Kementerian Komdigi Ungkap 4 Tantangan Industri Penyiaran di Masa Depan
BeritaNasional.com - Wakil Menteri Komunikasi dan Digital (Komdigi) Nezar Patria menjelaskan, tantangan pertama yang dihadapi industri media adalah penyebaran audiens.
Nezar menyatakan bahwa audiens kini tersebar ke berbagai platform. Fenomena ini sering disebut sebagai divergensi audiens, yang terjadi karena banyaknya platform yang kini dapat diakses oleh pemirsa.
"Dampaknya adalah pelaku industri penyiaran harus beradaptasi dengan kebiasaan baru, pemirsa yang terus berubah, sekaligus mencari cara untuk menarik perhatian audiens yang tersebar di berbagai platform," kata Nezar dalam seminar bertajuk 'Digitalisasi Penyiaran Tahun 2025-2029: Tren Bermedia Penyiaran, Teknologi, Bisnis, dan Respon Kebijakan' pada Rabu (6/11/2024) di Jakarta Pusat.
Tantangan kedua adalah kelebihan konten atau content overload. Nezar menjelaskan bahwa hal ini terjadi karena audiens kini tidak hanya menjadi konsumen, tetapi juga produsen atau pencipta konten.
"Saat ini, semua orang bisa menjadi seorang broadcaster. Anda tinggal di desa mana yang mungkin listriknya juga terbatas, tetapi ada banyak konten yang dihasilkan oleh warga-warga yang berada di pinggiran ini," ujar Nezar.
Nezar kemudian menyoroti fenomena di platform TikTok. Menurutnya, kini warga biasa dapat membuat konten dengan penonton yang mencapai jutaan orang, sebuah pencapaian yang bahkan sulit diraih oleh media lokal.
"Kalau kita lihat di platform TikTok, saya kira itu sangat menarik. Ada live streaming dari konten kreator, orang biasa, yang dengan berbagai kreativitasnya bisa mendapatkan audiens sampai jutaan. Bahkan dalam sekali live streaming, bisa ada puluhan ribu orang yang menonton. Dan ini belum tentu didapatkan oleh sebuah TV lokal yang dikelola oleh 30 atau 40 orang," ujar Nezar.

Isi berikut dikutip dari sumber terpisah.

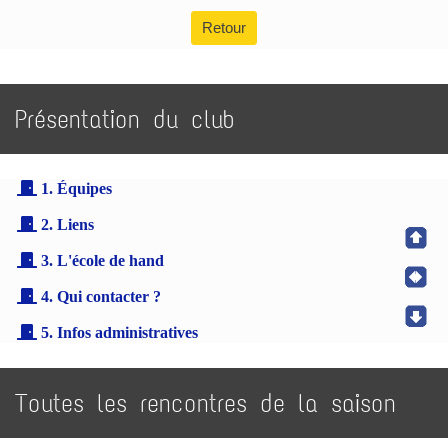
Retour
Présentation du club
1. Équipes
2. Liens
3. L'école de hand
4. Qui contacter ?
5. Infos administratives
Toutes les rencontres de la saison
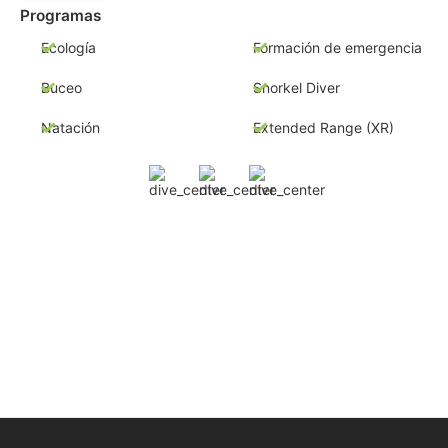
Programas
Ecología
Formación de emergencia
Buceo
Snorkel Diver
Natación
Extended Range (XR)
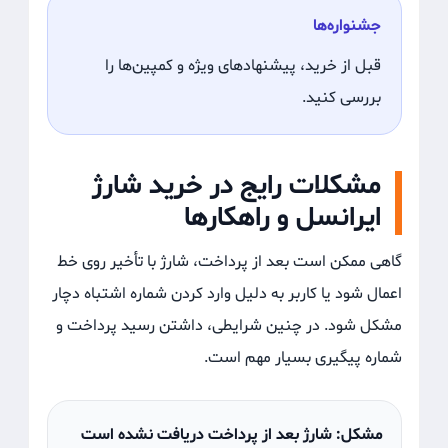
جشنواره‌ها
قبل از خرید، پیشنهادهای ویژه و کمپین‌ها را
بررسی کنید.
مشکلات رایج در خرید شارژ
ایرانسل و راهکارها
گاهی ممکن است بعد از پرداخت، شارژ با تأخیر روی خط
اعمال شود یا کاربر به دلیل وارد کردن شماره اشتباه دچار
مشکل شود. در چنین شرایطی، داشتن رسید پرداخت و
شماره پیگیری بسیار مهم است.
مشکل: شارژ بعد از پرداخت دریافت نشده است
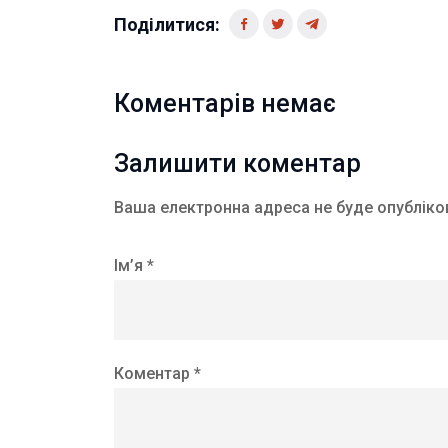
Поділитися:
Коментарів немає
Залишити коментар
Ваша електронна адреса не буде опубліко
Ім’я *
Коментар *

"Jadi, hanya satu orang saja yang menggunakan satu platform, katakanlah TikTok yang sangat populer saat ini, dan dia bisa mendapatkan audiens yang cukup besar. Ya, kontennya jangan ditanya isinya apa, kadang-kadang nyanyian lucu atau kekonyolan-kekonyolan yang bisa menjadi hiburan. Itu bisa menyerap begitu banyak perhatian dari publik," lanjutnya.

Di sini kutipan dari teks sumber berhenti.